After the release of PT from Hideo Kojima, which is a vivid first-person horror, Capcom was afraid that players would consider RE: 7 to be only a parody. However, that all changed when the developers released a small tech demo for PlayStation VR called “KITCHEN” at E3 2015. The unexpectedly enthusiastic feedback from the players made the producers think, and in the end it was decided to make RE7 fully compatible with VR.
“During development, we were constantly asked if fear would be unbearable in VR. To be honest, that’s exactly what we were looking for. We hope that those who completed RE7 in VR experienced a truly scary experience,” said Kawata.
At E3 2016, the game itself was finally announced. It became clear that Koshi Nakanishi, who was in charge of RE: Revelations, had become the creative director of the project. It is noteworthy that for the first time in the history of the series, an American screenwriter, namely Richard Piercy, who managed to work on the FEAR line and the Spec Ops: The Line shooter, participated in the work on the plot of the game.
Immediately after the announcement, Capcom posted a demo of The Beginning Hour, designed to show players the atmosphere that awaits them in RE7. The game teaser turned out to be so popular that it was updated several times in the future, replenishing with locations and riddles. As of July 2016, The Beginning Hour has been downloaded over two million times.
“We didn’t expect players to unlock all the secrets of the demo so quickly, especially the puppet finger puzzle,” Kawata said. “We thought it would be a long time before everything became clear.”
Resident Evil 7 was released in January 2017 on PC, PS4, and XONE to worldwide acclaim. The main criticism concerned the VR component of the title and the campaign finale. It seemed to many that towards the end of the game, Resident Evil began to flirt with action elements too frankly again, pushing the horror component aside.
“Now even we already agree with this opinion,” Nakanishi admitted. “However, from a level design point of view, it is logical that in the first half of the game a person studied and solved secrets, so that in the second he had the confidence that now he could face the enemy face to face.”
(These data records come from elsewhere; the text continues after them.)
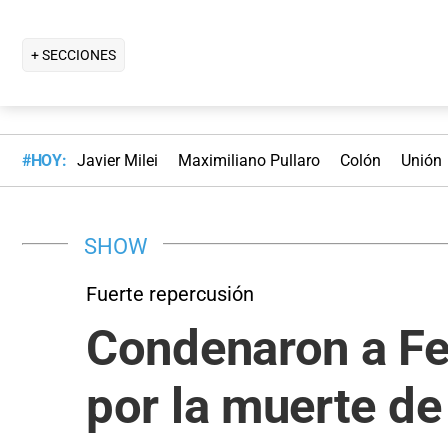
+ SECCIONES
#HOY:
Javier Milei
Maximiliano Pullaro
Colón
Unión
SHOW
Fuerte repercusión
Condenaron a Fel
por la muerte de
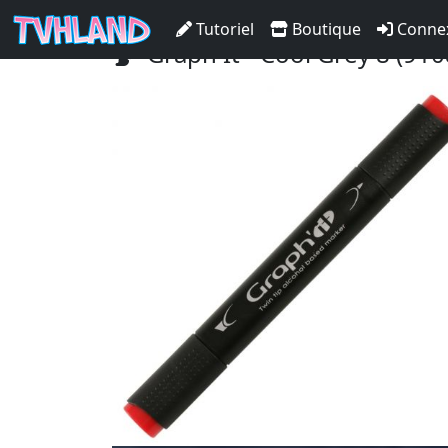
Accueil Tvhland
Boutique
Matériel De C
Tutoriel
Boutique
Conne
Graph It - Cool Grey 8 (910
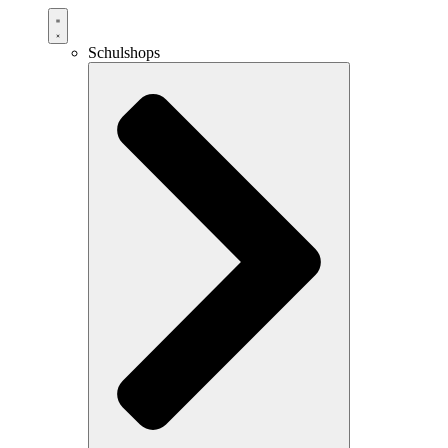
Schulshops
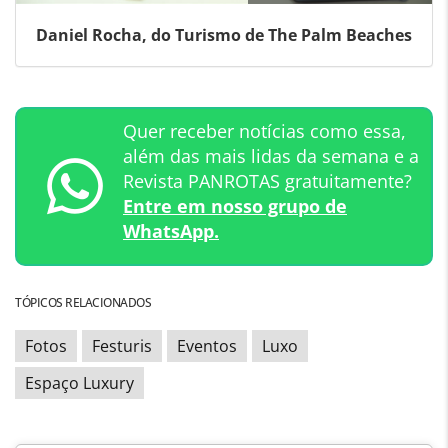
Daniel Rocha, do Turismo de The Palm Beaches
Quer receber notícias como essa,
além das mais lidas da semana e a
Revista PANROTAS gratuitamente?
Entre em nosso grupo de
WhatsApp.
TÓPICOS RELACIONADOS
Fotos
Festuris
Eventos
Luxo
Espaço Luxury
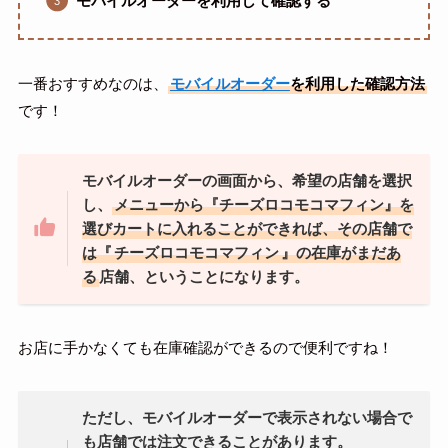
モバイルオーダーを利用して確認する
一番おすすめなのは、
モバイルオーダー
を利用した確認方法
です！
モバイルオーダーの画面から、希望の店舗を選択
し、
メニューから『チーズロコモコマフィン』を
選びカートに入れることができれば、その店舗で
は『
チーズロコモコマフィン
』の在庫がまだあ
る
店舗、ということになります。
お店に手かなくても在庫確認ができるので便利ですね！
ただし、モバイルオーダーで表示されない場合で
も店舗では注文できることがあります。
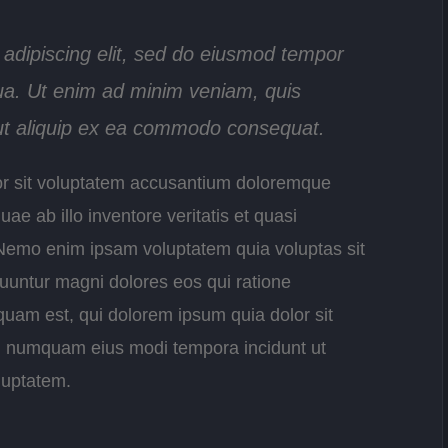
 adipiscing elit, sed do eiusmod tempor
qua. Ut enim ad minim veniam, quis
i ut aliquip ex ea commodo consequat.
ror sit voluptatem accusantium doloremque
e ab illo inventore veritatis et quasi
. Nemo enim ipsam voluptatem quia voluptas sit
quuntur magni dolores eos qui ratione
uam est, qui dolorem ipsum quia dolor sit
non numquam eius modi tempora incidunt ut
luptatem.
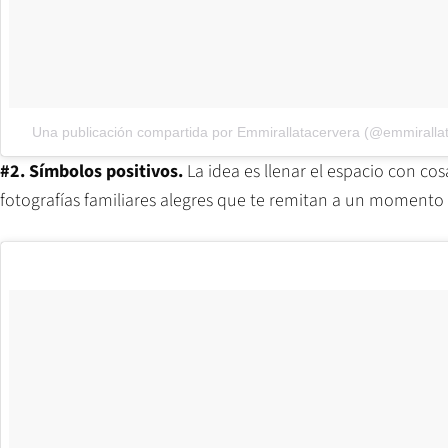
Una publicación compartida por Emmirallatacervera (@emmiralla
#2. Símbolos positivos.
La idea es llenar el espacio con co
fotografías familiares alegres que te remitan a un momento f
RE7 had the third best debut in the line after RE4 and RE5, selling 2.5 million in its first week. Although Capcom failed to reach its target of 4 million, by 2021 the title has surpassed the 8.5 million mark.
The first year after the release, only PlayStation owners could use VR while playing the title, and there were no less than two hundred thousand such players. As a result, Resident Evil fans increased the average duration of a gaming session on PlayStation VR to an hour. By the way, an aromatic candle with the smell of an “abandoned house” was sold specifically for the VR experience.
Just a week after the release, Capcom released the first DLC, Banned Footage Vol. 1, including a new game mode and two scenarios. A month later, Banned Footage Vol. 2, and in December, an add-on was released using Chris and Zoe from previous parts of the series.
It is interesting that not all Resident Evil fans were delighted with the seemingly suitable RE7 concept for the series. Many hoped that the title would not achieve significant success, and soon the players again in the person of Leon would shoot back from hordes of monsters, dodging the plane flying at him.
However, everything turned out the other way around, and in January 2021, fans were already playing the first demo of the upcoming Resident Evil Village. Does this mean that we will not see more zombie action movies with a huge arsenal of weapons in the licensed parts of the series? Nakanishi advises not to jump to conclusions.
“One particular title will never be able to please the entire audience. We are by no means saying that the franchise will no longer return to action-oriented games, the creative director assured. “However, now the company decided to focus on a more intimate concept, in which Leon, flinching from a cockroach on his arm, would look completely out of place.”